- Plummeting delivery demand will pressure FedEx's per-package revenue for the remainder of its fiscal year, which ends May 31, executives said on the company's Q2 earnings call Tuesday.
- Per-package revenue, or yield, increased at FedEx Express (8%) and Ground (13%) YoY. But weaker demand, particularly at Express, drove a 3% overall decline in revenue.
- FedEx is bracing for volume softness to persist in the fiscal year's second half. The company expects yields to grow domestically over that same period, although less so than in the first half, Chief Customer Officer Brie Carere said. Internationally, yields tied to Asia shipments are projected to decrease.
Consistent yield growth reflects FedEx's pursuit of more profitable shipments and higher shipping rates. But as delivery activity falls and FedEx has capacity to burn, the balance of power appears to be shifting back in shippers' favor.
Volume declines accelerated across all of FedEx's major product categories in Q2. Carere noted in an October interview with Supply Chain Dive that the company was preparing for a moderate peak season with space to onboard new customers, in stark contrast to previous years of limited space and surging demand.
On Tuesday's call, Carere said shippers are becoming more interested in deferred shipping services — which are generally cheaper at the expense of speed — in the current inflationary environment. The company is "working really hard to get the cost and the margins right in that product," she added.

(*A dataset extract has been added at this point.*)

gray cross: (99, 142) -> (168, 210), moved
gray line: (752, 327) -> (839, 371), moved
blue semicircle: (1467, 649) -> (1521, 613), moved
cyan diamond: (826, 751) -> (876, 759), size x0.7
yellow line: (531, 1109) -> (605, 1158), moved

FedEx and rival UPS still hold significant influence over the parcel delivery market, despite demand easing. The companies announced higher general rate hikes of 6.9% for 2023, which they attributed in part to inflation. Parcel spend consultants have noted that added surcharges result in an even costlier increase for shippers.
"As far as how we're going to handle the negotiations, we're going to do it professionally and with grace," Carere said. "We want to bring customers on that want to do business with us for the long term."

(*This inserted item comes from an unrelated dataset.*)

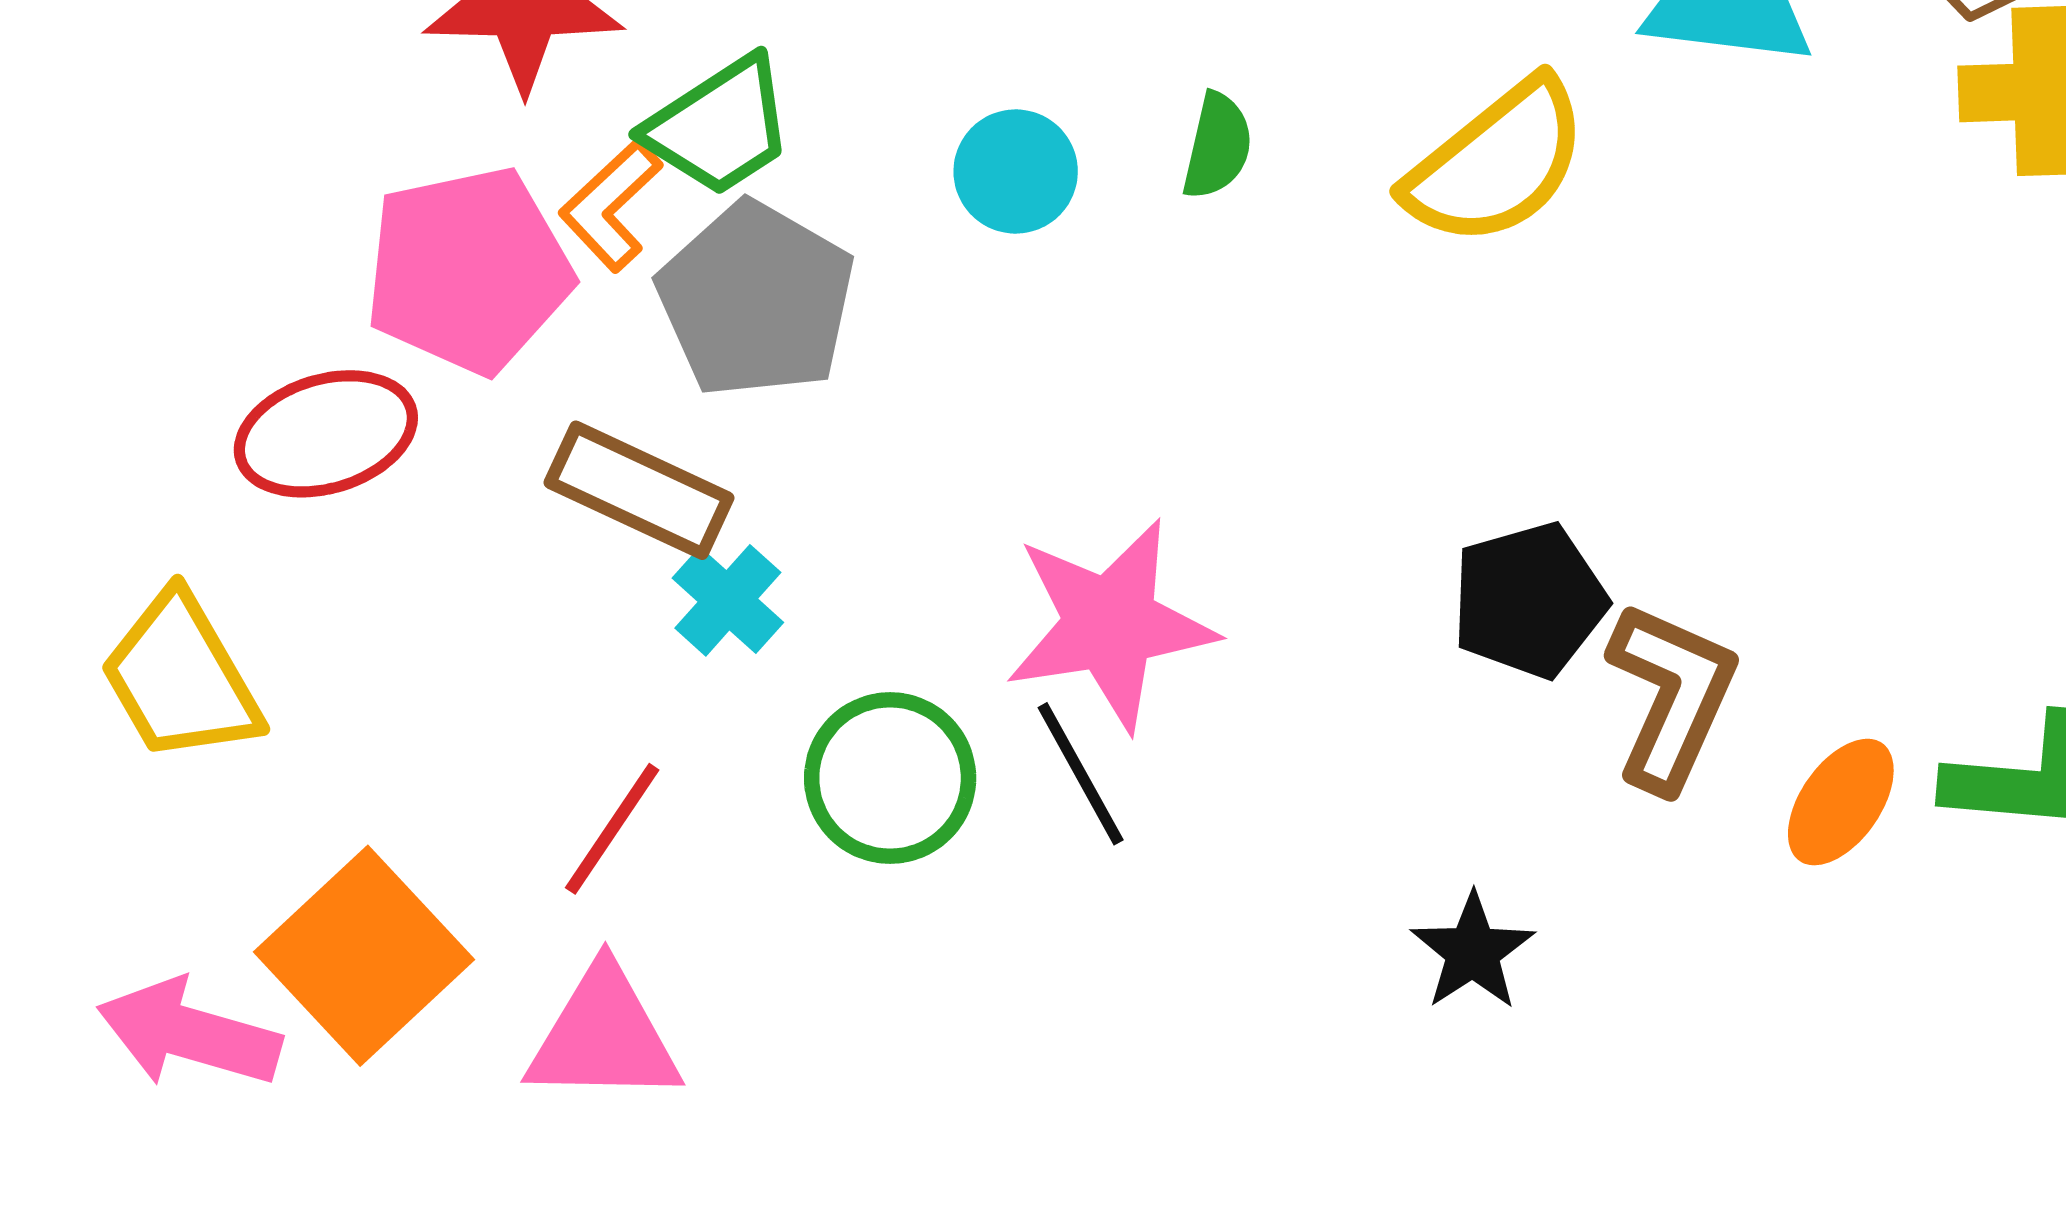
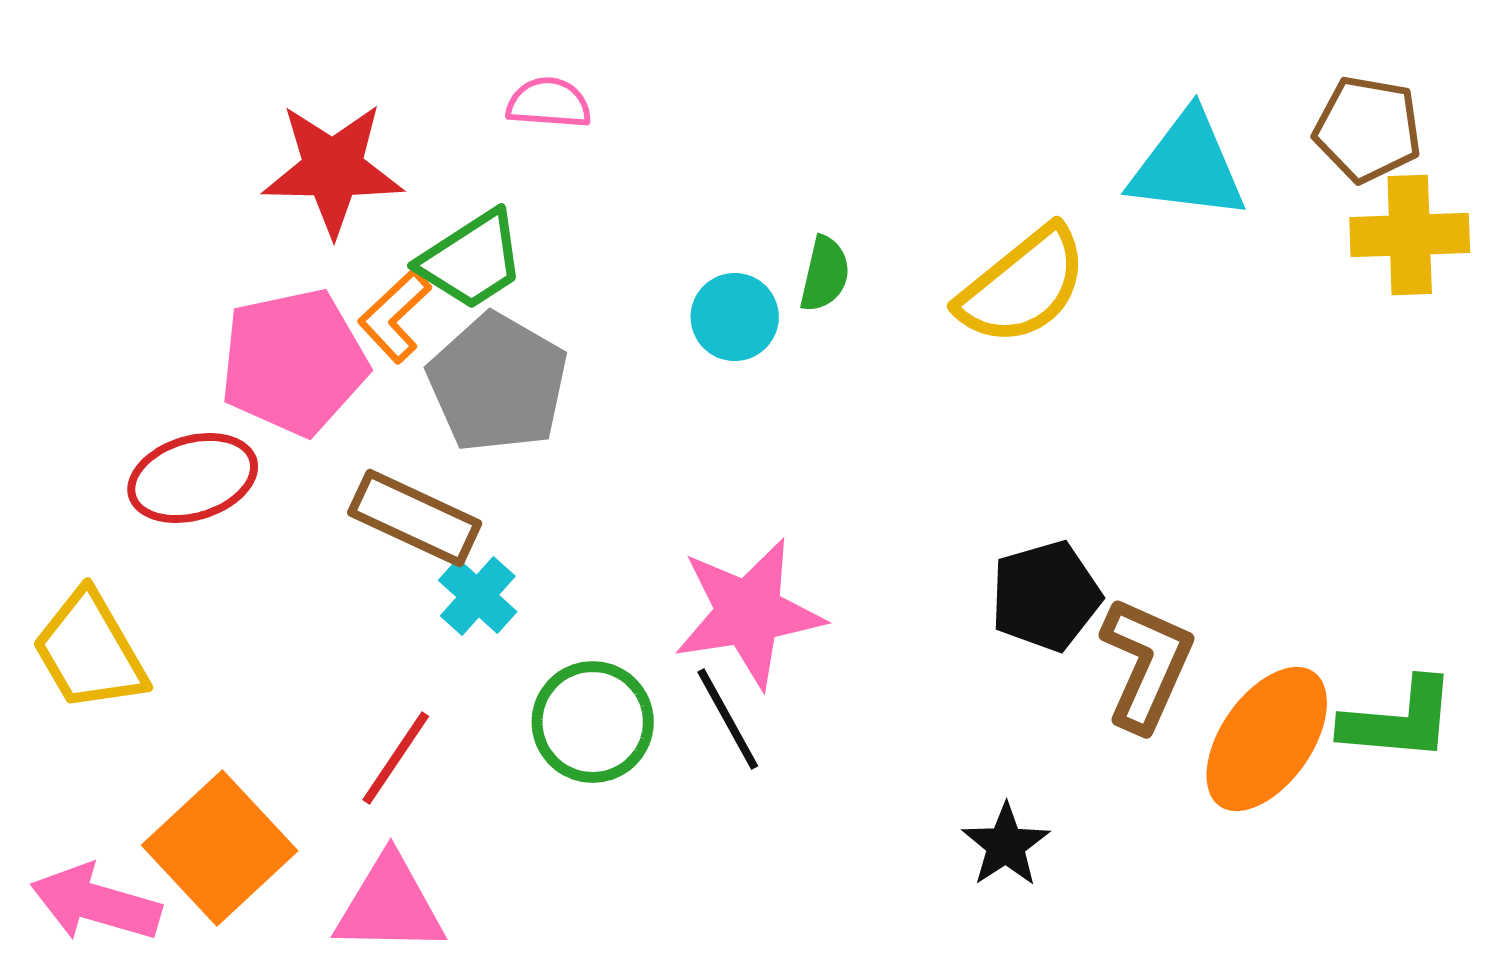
cyan circle: (1016, 171) -> (735, 317), moved
orange ellipse: (1841, 802) -> (1267, 739), size x1.6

Even though rates can be negotiated down, FedEx expects "a continued high capture rate" from the 6.9% increase and will continue to leverage surcharges, Carere added. The company is able to draw in more revenue per shipment when it is able to differentiate its offering from competitors and provide better service, she said.
FedEx Ground service levels have rebounded to pre-pandemic levels while service levels continue to improve at Express, said FedEx President and CEO Raj Subramaniam. According to ShipMatrix data, FedEx's on-time delivery rate for the busy Nov. 24 to Nov. 30 stretch was 95.3%, versus 83.9% for the same period in 2021. UPS' on-time performance was 96.6%.